The heliski fraternity that frequents Alaska is something of a Boys Club. Joining us at lunch after our successful descent of Skywalker were a jovial group of Long Island property developers who between them boasted enough boats, planes and automobiles to defend their home island against attack. Although the guides will match their clients to suitable terrain, meaning that intermediate skiers or riders aren’t dropped into a chute like Skywalker, the Chugach’s reputation tends to attract experienced heliskiers. These are predominantly Type A personalities wealthy enough to afford the heli-time and athletic enough to push their physical limits. It’s an exclusive and eclectic group completely unrepresentative of normal society. Bankers, tax attorneys, orthopaedic surgeons, minor European royalty, dotcommers, trustafarians, and the occasional divorcee make up the typical client profile with the odd working stiff splashing out on the holiday of a lifetime thrown in for good measure. I spent three bluebird days heliskiing with 2 Austrian IT consultants, both fanatical skiers who were on their third visit to the Chugach, and a Manhattan banker who flew from New York to Utah most weekends to get his regular powder fix.
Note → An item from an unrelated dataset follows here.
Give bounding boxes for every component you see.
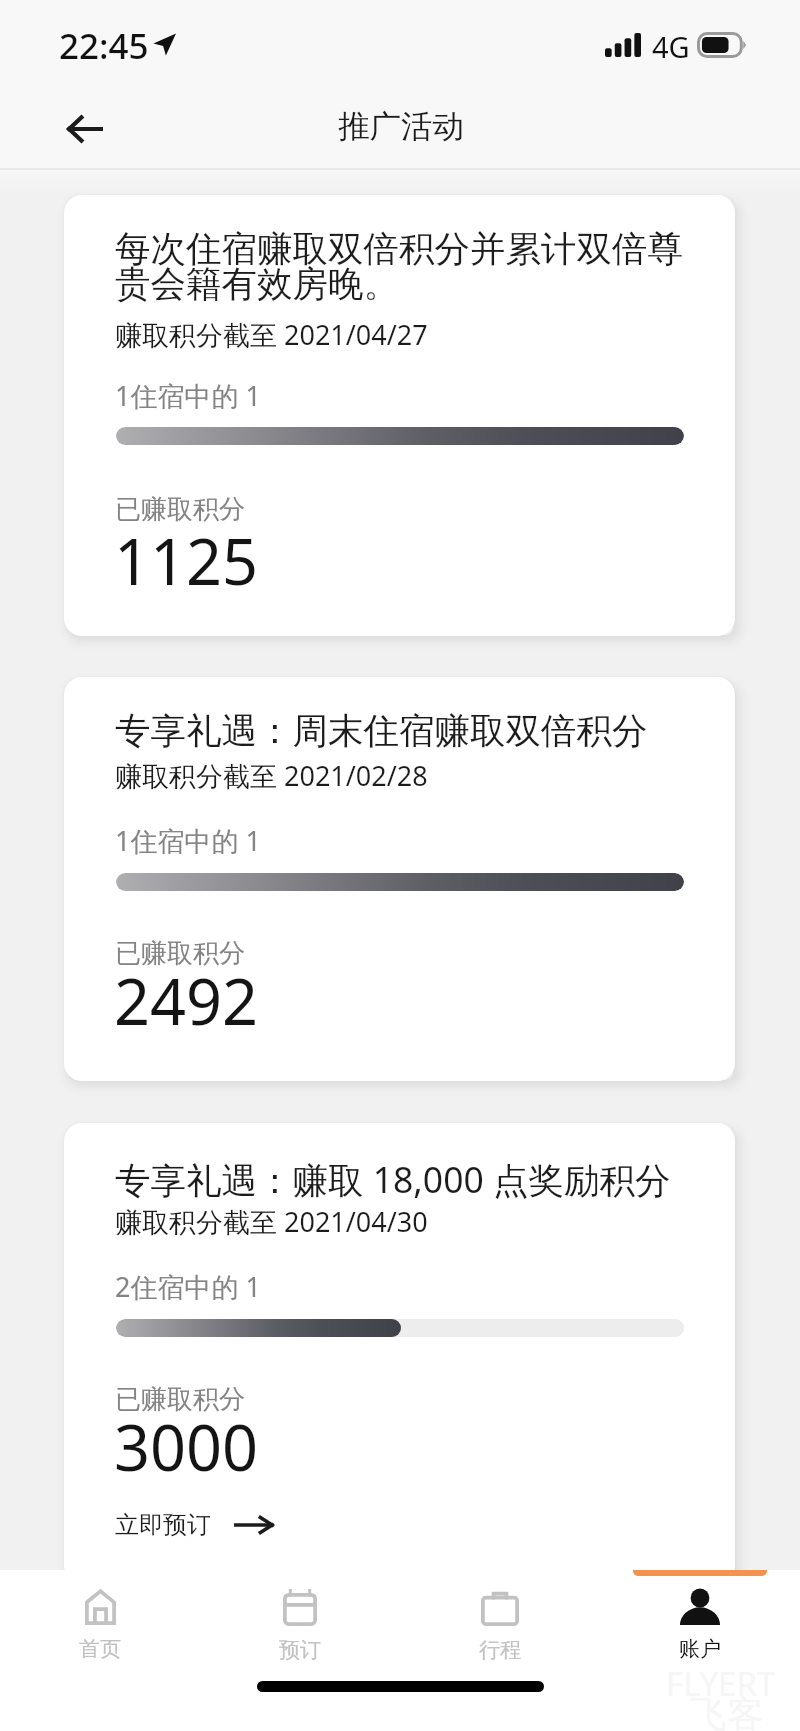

Indeed it’s a strange addiction, powder snow. At least as expensive and probably no less addictive than other types of powder with which humans form habitual and dependent relationships but, avalanche danger aside, much better for you.
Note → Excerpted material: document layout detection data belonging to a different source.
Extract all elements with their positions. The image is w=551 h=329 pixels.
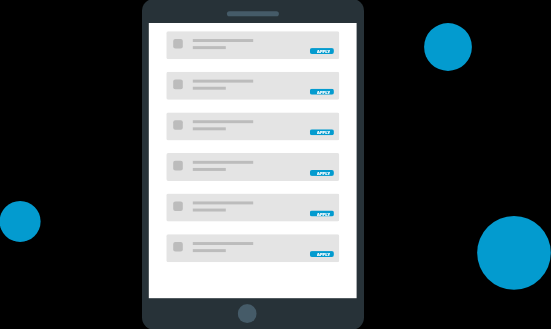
button[interactable]: Apply: [310, 129, 334, 135]
button[interactable]: Apply: [166, 234, 339, 262]
button[interactable]: Apply: [166, 194, 339, 222]
button[interactable]: Apply: [166, 153, 339, 181]
button[interactable]: Apply: [310, 48, 334, 54]
button[interactable]: Apply: [310, 89, 334, 95]
button[interactable]: Apply: [310, 210, 334, 216]
button[interactable]: Apply: [166, 112, 339, 140]
button[interactable]: Apply: [310, 170, 334, 176]
button[interactable]: Apply: [166, 72, 339, 100]
button[interactable]: Apply: [310, 251, 334, 257]
button[interactable]: Apply: [166, 31, 339, 59]
button[interactable]: Home: [238, 304, 257, 323]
Whilst Canada is generally considered the spiritual home of heliskiing, Girdwood locals actually claim the first helicopter-accessed skiing was done there. In 1958 Alyeska founder Francois de Gunzberg and a couple of brave souls including US Olympic skiers Betsy Snite and Penny Patou used a helicopter to explore some of the peaks surrounding Girdwood. Established 7 years ago by Overcast, Tommy Moe, a Girdwood local and winner of Downhill at the 1994 Winter Olympics, and Dave Marshall an experienced avalanche forecaster who has worked all over the globe, Chugach Powder Guides today has over 1000 square miles of pristine terrain under permit. It’s a seemingly unlimited bounty of powder in a land of jawdropping beauty and every untouched peak seems to extend an invitation to carve your signature down the untouched snow on its flanks.
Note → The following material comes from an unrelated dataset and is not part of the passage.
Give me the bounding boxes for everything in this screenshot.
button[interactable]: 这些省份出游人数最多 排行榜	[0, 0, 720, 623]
But it’s far more than the skiing. It’s the spirit of the place. Alaska attracts people as raw, rugged and individual as the landscape itself, only far warmer! And it’s a place that seems at odds with the rest of America, gridlocked by it’s obsession with litigation and failure to take responsibility for personal actions. Alaska is still a place where you are welcome to take a risk. It is a place where you are limited only by your own imagination. Where you can pit yourself against nature and test your limits. That is how we learn and grow in this life. And that, I reflect as we fly home in a crimson sky looking at our tracks down Skywalker high above a glacier spilling into Turnagain Arm, is a very good thing.